__Supplied data__
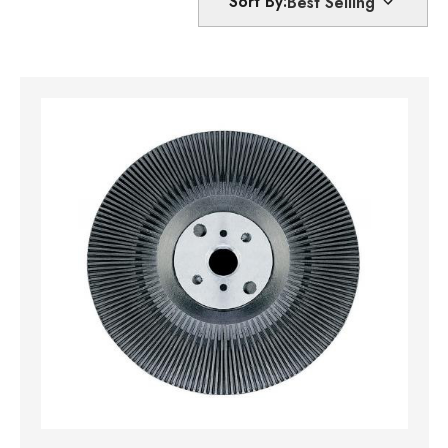
Sort By:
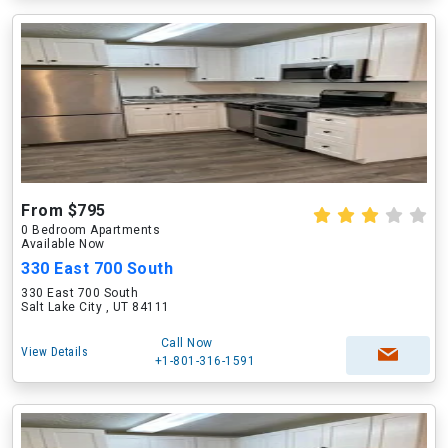
From $795
0 Bedroom Apartments
Available Now
330 East 700 South
330 East 700 South
Salt Lake City , UT 84111
Call Now
View Details
+1-801-316-1591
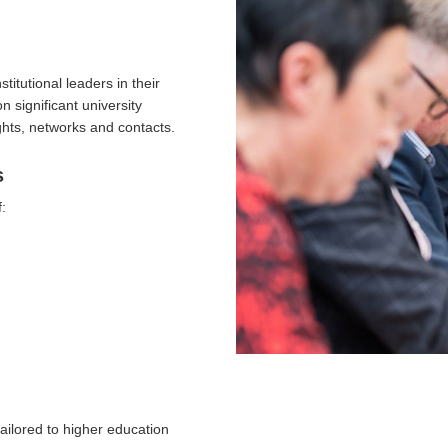
itutional leaders in their
 significant university
ghts, networks and contacts.
s
:
ailored to higher education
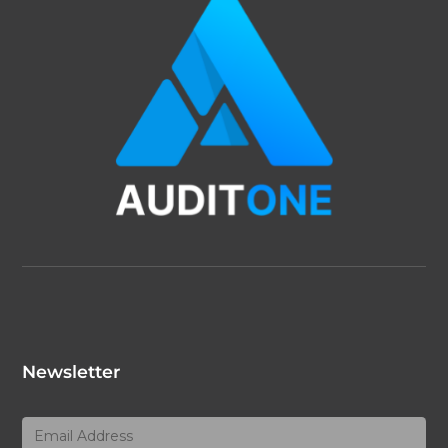
Newsletter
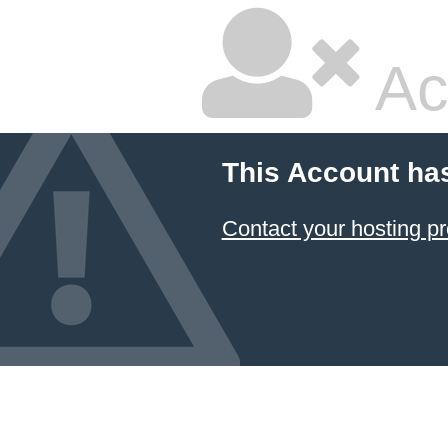
Ac
This Account ha
Contact your hosting pr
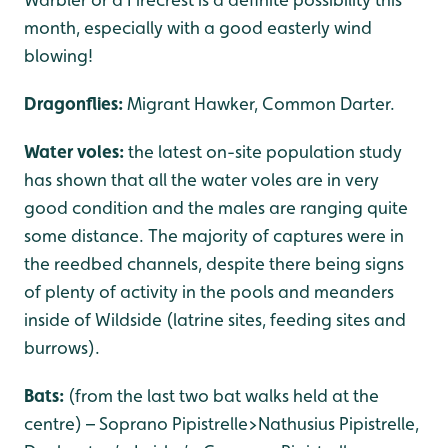
month, especially with a good easterly wind
blowing!
Dragonflies:
Migrant Hawker, Common Darter.
Water voles:
the latest on-site population study
has shown that all the water voles are in very
good condition and the males are ranging quite
some distance. The majority of captures were in
the reedbed channels, despite there being signs
of plenty of activity in the pools and meanders
inside of Wildside (latrine sites, feeding sites and
burrows).
Bats:
(from the last two bat walks held at the
centre) – Soprano Pipistrelle>Nathusius Pipistrelle,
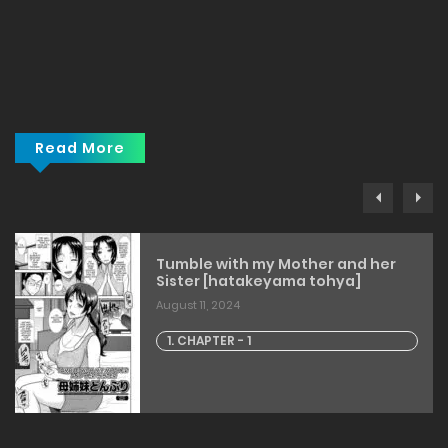
Read More
Tumble with my Mother and her
Sister [hatakeyama tohya]
August 11, 2024
1. CHAPTER - 1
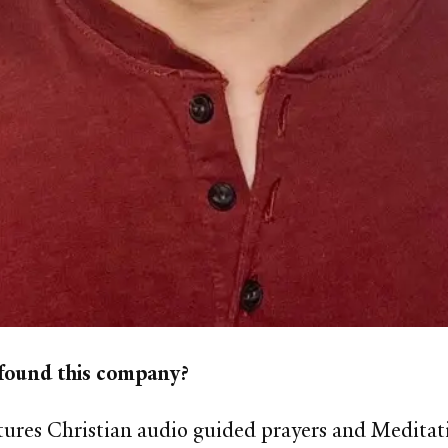
 found this company?
tures Christian audio guided prayers and Meditat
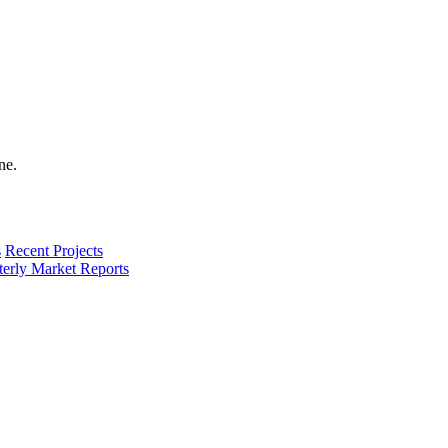
s
Recent Projects
terly Market Reports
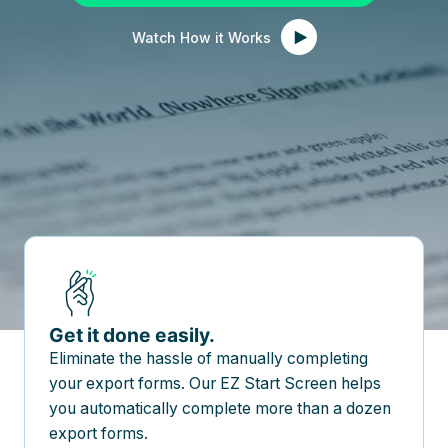
Watch How it Works
Get it done easily.
Eliminate the hassle of manually completing
your export forms. Our EZ Start Screen helps
you automatically complete more than a dozen
export forms.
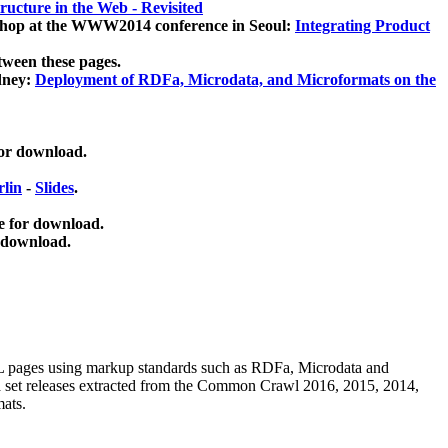
ucture in the Web - Revisited
kshop at the WWW2014 conference in Seoul:
Integrating Product
tween these pages.
dney:
Deployment of RDFa, Microdata, and Microformats on the
for download.
lin
-
Slides
.
e for download.
 download.
ML pages using
markup standards such as RDFa, Microdata and
ata set releases extracted from the Common Crawl 2016, 2015, 2014,
mats.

__What you need to do__
With all pictures left out, please transcribe exactly the lines from the start of the material through the line with "ucture in the Web - Revisited".

__Answer for the task__
Sort By:
From $795
0 Bedroom Apartments
Available Now
330 East 700 South
330 East 700 South
Salt Lake City , UT 84111
Call Now
View Details
+1-801-316-1591
itutional leaders in their
 significant university
ghts, networks and contacts.
s
:
ailored to higher education
Newsletter
Ac
This Account ha
Contact your hosting pr
month, especially with a good easterly wind
blowing!
Dragonflies:
Migrant Hawker, Common Darter.
Water voles:
the latest on-site population study
has shown that all the water voles are in very
good condition and the males are ranging quite
some distance. The majority of captures were in
the reedbed channels, despite there being signs
of plenty of activity in the pools and meanders
inside of Wildside (latrine sites, feeding sites and
burrows).
Bats:
(from the last two bat walks held at the
centre) – Soprano Pipistrelle>Nathusius Pipistrelle,
Read More
Tumble with my Mother and her
Sister [hatakeyama tohya]
August 11, 2024
1. CHAPTER - 1
 found this company?
tures Christian audio guided prayers and Meditat
s
Recent Projects
terly Market Reports
Watch How it Works
Get it done easily.
Eliminate the hassle of manually completing
your export forms. Our EZ Start Screen helps
you automatically complete more than a dozen
export forms.
ucture in the Web - Revisited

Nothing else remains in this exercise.